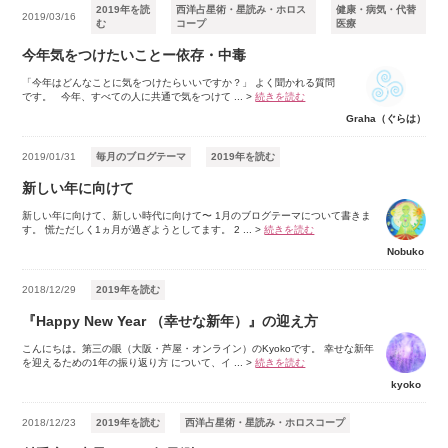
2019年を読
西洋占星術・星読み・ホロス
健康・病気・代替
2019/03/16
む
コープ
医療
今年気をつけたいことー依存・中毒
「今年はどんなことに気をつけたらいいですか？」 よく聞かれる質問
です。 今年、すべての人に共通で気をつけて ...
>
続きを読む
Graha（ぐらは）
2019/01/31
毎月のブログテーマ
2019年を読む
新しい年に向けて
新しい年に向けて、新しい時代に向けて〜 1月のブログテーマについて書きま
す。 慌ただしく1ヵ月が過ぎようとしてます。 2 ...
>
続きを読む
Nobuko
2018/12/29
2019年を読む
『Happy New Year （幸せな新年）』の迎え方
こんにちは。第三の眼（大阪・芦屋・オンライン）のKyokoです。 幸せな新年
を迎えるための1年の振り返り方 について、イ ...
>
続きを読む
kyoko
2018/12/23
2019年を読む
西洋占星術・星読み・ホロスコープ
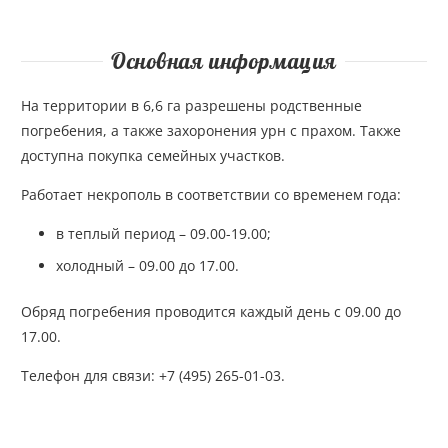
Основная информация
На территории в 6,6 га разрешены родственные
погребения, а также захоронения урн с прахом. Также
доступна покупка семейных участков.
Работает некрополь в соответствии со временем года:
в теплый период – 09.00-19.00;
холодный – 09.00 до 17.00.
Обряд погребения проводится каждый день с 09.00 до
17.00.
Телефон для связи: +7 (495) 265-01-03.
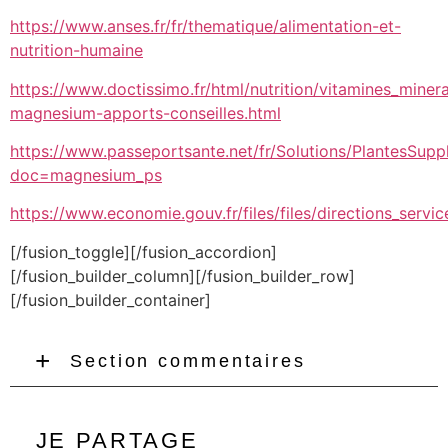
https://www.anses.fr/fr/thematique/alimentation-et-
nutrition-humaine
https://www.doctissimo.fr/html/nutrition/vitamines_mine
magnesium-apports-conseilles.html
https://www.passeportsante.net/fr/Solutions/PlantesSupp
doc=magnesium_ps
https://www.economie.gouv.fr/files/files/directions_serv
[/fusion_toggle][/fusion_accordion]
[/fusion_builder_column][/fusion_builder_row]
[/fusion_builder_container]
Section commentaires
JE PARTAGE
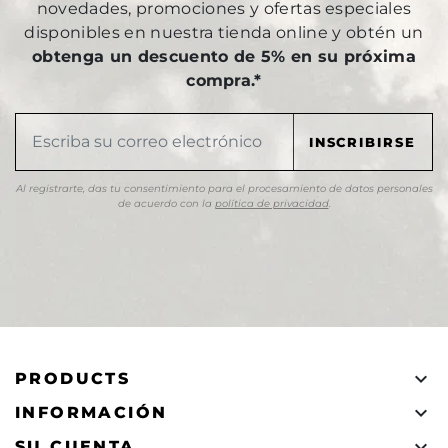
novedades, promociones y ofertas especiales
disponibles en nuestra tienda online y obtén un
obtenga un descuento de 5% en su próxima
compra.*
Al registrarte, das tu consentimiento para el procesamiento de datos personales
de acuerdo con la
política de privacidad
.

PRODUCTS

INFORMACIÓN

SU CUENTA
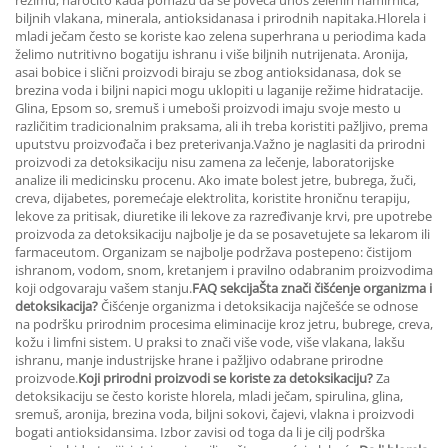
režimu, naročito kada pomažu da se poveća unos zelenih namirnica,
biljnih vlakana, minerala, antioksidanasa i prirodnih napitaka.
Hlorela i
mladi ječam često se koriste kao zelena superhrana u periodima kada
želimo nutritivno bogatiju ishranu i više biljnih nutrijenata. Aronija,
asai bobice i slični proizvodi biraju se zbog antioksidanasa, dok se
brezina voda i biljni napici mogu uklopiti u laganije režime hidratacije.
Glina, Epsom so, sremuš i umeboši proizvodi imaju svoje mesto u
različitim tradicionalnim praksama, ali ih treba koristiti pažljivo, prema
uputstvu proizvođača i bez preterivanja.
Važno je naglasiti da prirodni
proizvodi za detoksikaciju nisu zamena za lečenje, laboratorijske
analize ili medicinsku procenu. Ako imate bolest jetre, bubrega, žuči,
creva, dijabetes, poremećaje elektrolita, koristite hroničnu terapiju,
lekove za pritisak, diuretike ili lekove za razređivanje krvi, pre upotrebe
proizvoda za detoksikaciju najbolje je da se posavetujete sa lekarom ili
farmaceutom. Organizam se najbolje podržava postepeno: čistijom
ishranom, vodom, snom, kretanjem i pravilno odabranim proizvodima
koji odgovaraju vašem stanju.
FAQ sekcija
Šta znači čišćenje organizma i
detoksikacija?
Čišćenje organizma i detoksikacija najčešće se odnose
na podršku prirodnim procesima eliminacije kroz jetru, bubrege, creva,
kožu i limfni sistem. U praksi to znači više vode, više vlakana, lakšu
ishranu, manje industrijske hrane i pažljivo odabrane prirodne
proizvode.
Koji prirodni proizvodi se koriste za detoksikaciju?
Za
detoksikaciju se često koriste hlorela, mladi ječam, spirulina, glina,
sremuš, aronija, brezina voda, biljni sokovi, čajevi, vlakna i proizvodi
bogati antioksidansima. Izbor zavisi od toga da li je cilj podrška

● ● ●

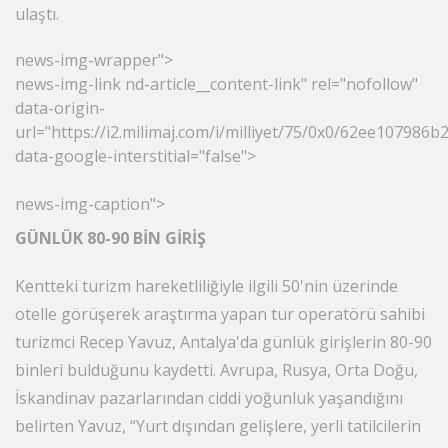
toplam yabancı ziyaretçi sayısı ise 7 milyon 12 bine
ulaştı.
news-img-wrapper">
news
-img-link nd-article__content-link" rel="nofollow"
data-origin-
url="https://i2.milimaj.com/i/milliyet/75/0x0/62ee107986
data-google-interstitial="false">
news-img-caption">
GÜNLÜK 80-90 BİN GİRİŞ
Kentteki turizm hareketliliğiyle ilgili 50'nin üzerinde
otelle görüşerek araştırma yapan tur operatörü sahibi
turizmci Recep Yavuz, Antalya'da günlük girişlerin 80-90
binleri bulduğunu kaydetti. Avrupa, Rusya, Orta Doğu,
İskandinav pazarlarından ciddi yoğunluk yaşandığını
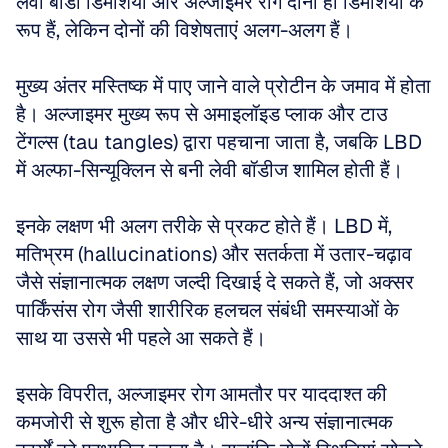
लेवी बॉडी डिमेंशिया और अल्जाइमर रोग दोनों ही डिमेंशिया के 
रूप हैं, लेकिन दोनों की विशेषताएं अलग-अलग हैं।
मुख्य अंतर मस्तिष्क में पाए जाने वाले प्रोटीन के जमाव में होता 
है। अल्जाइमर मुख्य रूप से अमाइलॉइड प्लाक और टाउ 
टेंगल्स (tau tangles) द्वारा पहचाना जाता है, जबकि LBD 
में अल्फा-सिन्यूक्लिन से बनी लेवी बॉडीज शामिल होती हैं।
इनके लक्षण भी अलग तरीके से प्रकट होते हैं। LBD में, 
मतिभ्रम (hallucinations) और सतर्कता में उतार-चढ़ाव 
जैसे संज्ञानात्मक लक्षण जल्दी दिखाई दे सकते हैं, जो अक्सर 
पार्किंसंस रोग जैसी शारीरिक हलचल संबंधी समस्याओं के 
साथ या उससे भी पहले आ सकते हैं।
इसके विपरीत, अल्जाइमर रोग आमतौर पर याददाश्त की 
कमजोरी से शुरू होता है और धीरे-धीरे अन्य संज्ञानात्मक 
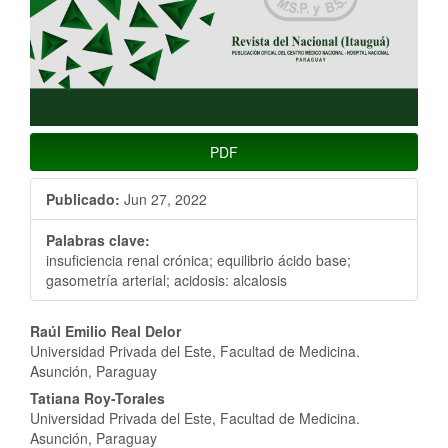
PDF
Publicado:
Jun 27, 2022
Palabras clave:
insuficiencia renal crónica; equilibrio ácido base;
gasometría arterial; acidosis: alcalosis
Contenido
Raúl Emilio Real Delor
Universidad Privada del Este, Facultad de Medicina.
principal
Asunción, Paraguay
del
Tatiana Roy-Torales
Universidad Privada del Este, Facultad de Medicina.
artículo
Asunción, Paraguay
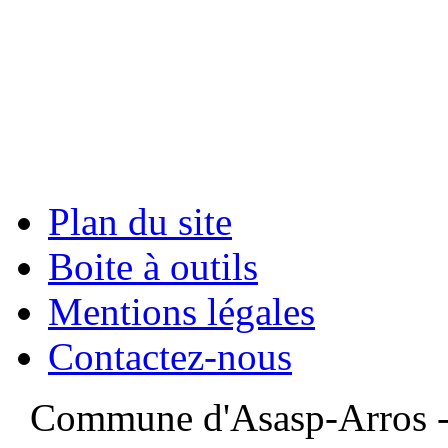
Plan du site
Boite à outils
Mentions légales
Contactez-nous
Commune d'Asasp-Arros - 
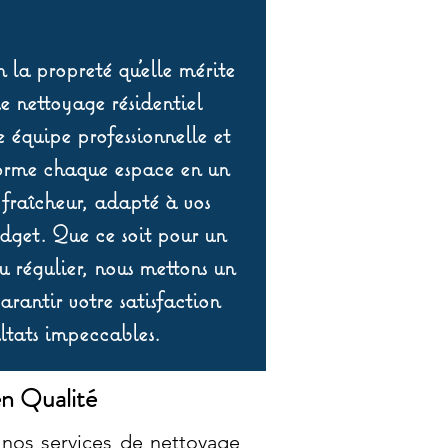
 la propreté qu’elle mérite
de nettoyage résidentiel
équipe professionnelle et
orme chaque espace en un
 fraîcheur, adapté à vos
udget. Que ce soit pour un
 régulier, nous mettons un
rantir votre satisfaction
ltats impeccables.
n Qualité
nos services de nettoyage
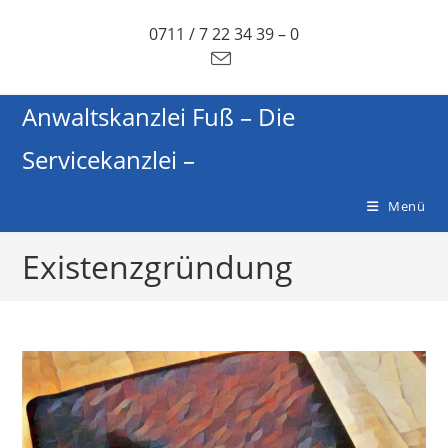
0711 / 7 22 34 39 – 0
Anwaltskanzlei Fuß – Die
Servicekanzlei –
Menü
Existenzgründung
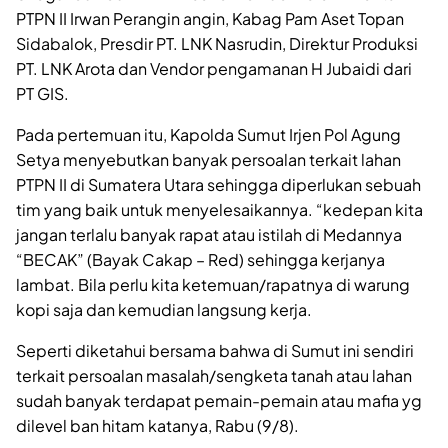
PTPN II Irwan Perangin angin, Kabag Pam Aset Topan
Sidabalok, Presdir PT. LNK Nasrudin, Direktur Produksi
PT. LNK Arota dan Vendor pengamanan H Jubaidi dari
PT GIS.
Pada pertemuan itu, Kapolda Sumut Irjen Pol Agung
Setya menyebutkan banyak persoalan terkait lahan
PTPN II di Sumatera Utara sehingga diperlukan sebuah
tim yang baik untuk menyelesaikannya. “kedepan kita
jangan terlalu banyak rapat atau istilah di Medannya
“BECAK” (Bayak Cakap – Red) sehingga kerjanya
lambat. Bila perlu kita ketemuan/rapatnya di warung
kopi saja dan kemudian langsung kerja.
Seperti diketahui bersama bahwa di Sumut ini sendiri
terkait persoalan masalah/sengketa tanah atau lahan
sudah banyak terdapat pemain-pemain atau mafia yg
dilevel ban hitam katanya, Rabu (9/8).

● ● ●

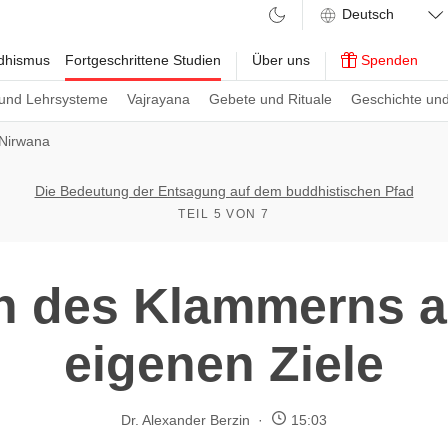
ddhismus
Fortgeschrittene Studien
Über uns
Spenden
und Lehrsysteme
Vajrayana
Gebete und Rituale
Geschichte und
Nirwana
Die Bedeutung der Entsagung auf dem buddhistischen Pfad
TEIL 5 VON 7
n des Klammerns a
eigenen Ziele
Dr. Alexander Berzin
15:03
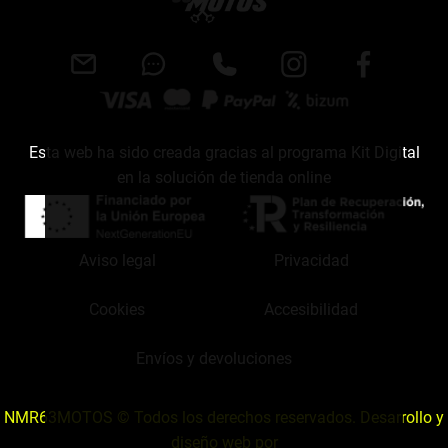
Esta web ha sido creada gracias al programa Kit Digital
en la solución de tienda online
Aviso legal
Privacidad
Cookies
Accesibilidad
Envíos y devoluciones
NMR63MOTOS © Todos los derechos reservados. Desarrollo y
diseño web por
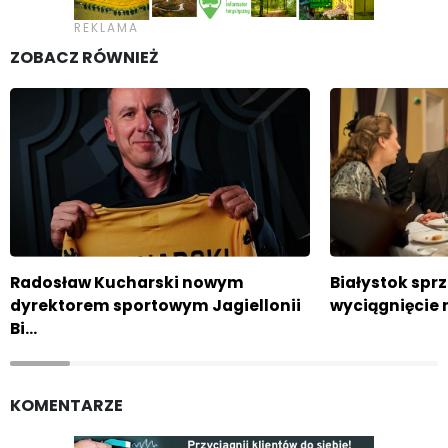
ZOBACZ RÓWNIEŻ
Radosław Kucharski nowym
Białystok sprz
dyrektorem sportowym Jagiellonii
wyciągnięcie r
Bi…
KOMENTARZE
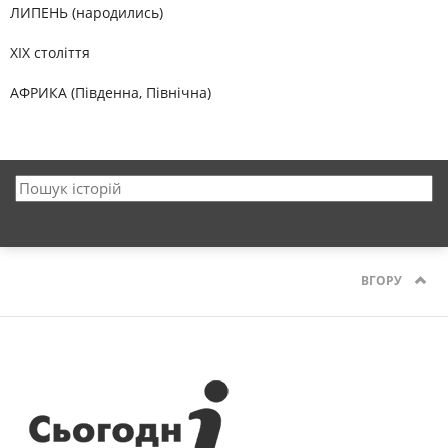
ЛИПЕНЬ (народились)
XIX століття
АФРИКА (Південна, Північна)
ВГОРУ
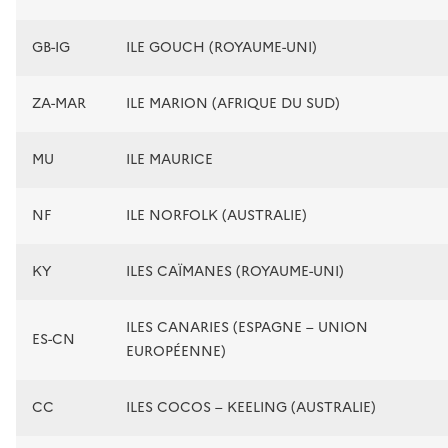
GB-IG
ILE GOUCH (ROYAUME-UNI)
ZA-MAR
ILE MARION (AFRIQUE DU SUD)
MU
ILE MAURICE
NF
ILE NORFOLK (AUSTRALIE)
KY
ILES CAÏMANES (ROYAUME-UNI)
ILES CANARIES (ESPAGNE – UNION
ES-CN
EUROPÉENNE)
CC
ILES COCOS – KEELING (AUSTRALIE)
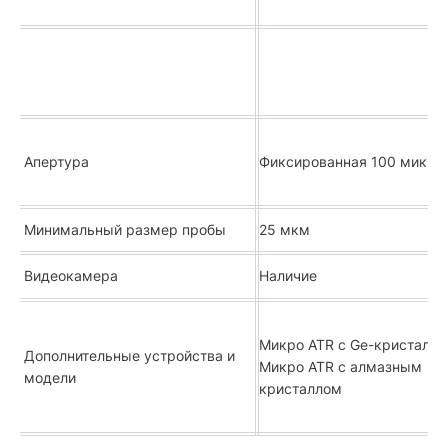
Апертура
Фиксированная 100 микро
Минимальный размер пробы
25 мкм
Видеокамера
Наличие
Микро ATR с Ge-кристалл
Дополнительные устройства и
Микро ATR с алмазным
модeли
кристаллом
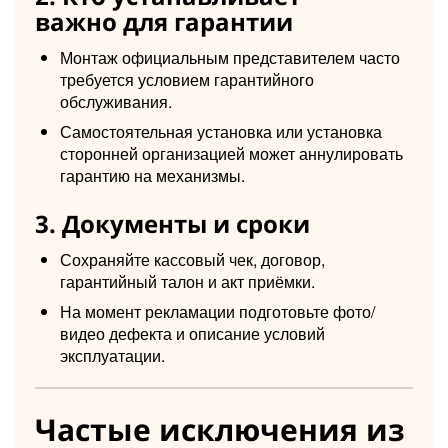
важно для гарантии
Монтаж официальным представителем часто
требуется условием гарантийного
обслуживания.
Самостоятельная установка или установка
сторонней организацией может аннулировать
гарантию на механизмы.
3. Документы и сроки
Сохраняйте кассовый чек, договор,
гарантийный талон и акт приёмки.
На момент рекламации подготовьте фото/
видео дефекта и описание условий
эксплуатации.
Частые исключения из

● ● ●

- EXERCISE -
Look through the material above. Transcribe exactly the lines between the ones with "Kentteki turizm hareketliliğiyle" and "में अल्फा-सिन्यूक्लिन से", inclusive, and keep pictures out.

- OUTPUT OF THE TASK -
Kentteki turizm hareketliliğiyle ilgili 50'nin üzerinde
otelle görüşerek araştırma yapan tur operatörü sahibi
turizmci Recep Yavuz, Antalya'da günlük girişlerin 80-90
binleri bulduğunu kaydetti. Avrupa, Rusya, Orta Doğu,
İskandinav pazarlarından ciddi yoğunluk yaşandığını
लेवी बॉडी डिमेंशिया और अल्जाइमर रोग दोनों ही डिमेंशिया के 
रूप हैं, लेकिन दोनों की विशेषताएं अलग-अलग हैं।
मुख्य अंतर मस्तिष्क में पाए जाने वाले प्रोटीन के जमाव में होता 
है। अल्जाइमर मुख्य रूप से अमाइलॉइड प्लाक और टाउ 
टेंगल्स (tau tangles) द्वारा पहचाना जाता है, जबकि LBD 
में अल्फा-सिन्यूक्लिन से बनी लेवी बॉडीज शामिल होती हैं।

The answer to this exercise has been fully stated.